■ Data for the task ■
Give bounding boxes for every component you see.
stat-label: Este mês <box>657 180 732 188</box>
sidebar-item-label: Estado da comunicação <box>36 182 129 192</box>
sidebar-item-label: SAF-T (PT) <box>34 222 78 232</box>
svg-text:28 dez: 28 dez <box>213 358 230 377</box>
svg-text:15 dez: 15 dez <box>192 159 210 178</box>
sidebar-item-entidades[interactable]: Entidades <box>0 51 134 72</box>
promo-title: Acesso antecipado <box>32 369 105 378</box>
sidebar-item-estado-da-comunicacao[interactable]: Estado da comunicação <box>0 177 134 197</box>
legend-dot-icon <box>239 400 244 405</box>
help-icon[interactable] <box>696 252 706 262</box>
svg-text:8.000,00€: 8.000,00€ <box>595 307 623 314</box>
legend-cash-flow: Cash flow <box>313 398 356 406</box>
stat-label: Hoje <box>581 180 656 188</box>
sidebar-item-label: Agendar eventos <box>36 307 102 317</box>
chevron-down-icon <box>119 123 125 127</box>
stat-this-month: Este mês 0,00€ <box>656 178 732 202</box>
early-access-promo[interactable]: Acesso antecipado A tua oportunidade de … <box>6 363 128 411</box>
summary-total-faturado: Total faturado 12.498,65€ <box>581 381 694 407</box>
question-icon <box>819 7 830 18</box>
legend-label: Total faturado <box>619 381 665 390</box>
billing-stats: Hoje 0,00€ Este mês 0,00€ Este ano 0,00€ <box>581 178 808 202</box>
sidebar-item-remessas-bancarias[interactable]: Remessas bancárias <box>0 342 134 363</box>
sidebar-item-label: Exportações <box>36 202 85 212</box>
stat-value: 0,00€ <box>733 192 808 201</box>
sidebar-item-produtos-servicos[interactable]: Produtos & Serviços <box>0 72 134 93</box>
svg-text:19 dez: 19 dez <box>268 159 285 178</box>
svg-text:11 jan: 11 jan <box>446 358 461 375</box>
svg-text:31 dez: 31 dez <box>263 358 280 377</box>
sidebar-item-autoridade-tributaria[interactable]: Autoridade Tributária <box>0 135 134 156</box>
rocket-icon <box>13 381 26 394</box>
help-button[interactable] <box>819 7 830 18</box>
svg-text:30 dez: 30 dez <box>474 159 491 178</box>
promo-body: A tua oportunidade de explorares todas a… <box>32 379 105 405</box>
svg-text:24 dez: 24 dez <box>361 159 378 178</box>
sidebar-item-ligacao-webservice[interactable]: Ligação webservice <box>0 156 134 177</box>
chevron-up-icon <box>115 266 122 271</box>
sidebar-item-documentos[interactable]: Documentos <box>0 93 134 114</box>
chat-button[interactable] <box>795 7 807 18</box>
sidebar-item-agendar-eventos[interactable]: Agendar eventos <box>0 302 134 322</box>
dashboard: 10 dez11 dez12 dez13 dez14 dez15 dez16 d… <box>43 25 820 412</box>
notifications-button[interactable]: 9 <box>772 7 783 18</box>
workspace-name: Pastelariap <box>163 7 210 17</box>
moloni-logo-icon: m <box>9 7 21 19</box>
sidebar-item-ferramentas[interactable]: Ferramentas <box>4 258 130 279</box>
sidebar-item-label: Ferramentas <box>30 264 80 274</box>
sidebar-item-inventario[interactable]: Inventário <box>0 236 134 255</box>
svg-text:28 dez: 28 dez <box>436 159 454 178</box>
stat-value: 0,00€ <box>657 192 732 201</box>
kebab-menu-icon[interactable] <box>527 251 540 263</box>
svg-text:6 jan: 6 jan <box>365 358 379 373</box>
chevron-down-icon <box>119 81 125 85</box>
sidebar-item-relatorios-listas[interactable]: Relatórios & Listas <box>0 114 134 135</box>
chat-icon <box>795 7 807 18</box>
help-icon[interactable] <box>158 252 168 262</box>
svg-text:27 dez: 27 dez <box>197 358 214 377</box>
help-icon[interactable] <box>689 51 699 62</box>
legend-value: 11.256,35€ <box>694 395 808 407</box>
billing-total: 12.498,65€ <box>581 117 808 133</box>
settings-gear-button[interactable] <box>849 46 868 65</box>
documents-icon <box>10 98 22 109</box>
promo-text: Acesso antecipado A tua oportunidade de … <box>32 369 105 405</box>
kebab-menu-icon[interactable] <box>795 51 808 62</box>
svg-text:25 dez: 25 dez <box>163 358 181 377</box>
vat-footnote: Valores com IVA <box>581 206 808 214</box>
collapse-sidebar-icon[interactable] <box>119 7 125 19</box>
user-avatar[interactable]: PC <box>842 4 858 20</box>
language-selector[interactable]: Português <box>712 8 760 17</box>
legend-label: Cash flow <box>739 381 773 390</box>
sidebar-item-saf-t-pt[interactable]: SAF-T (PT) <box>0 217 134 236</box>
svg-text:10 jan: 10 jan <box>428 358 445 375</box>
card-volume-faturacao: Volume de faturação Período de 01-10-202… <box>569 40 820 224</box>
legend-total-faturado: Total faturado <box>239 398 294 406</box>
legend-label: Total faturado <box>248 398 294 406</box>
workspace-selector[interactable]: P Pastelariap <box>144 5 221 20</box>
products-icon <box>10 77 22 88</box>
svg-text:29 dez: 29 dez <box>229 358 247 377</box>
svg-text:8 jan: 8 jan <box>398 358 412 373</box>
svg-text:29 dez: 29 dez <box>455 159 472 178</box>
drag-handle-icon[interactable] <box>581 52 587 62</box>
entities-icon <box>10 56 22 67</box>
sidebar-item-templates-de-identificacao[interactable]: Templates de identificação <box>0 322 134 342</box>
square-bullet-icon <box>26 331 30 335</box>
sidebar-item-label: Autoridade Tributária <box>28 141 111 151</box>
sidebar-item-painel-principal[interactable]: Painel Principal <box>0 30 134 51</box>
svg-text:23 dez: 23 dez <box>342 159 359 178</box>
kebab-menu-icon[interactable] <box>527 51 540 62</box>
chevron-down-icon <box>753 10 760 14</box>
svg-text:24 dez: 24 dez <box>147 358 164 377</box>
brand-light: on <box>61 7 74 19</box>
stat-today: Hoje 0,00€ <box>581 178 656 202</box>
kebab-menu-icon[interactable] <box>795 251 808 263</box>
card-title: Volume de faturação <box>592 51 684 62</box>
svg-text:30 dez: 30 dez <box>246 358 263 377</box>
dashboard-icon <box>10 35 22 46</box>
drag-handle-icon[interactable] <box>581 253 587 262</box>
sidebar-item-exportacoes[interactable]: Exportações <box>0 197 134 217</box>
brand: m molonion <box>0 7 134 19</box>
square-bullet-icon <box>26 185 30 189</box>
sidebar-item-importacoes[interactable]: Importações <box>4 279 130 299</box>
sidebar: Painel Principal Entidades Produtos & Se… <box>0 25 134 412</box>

■ Task prompt ■
Look for the string "billing" in the data above and return every line that has it.

■ Exercise response ■
billing-stats: Hoje 0,00€ Este mês 0,00€ Este ano 0,00€ <box>581 178 808 202</box>
billing-total: 12.498,65€ <box>581 117 808 133</box>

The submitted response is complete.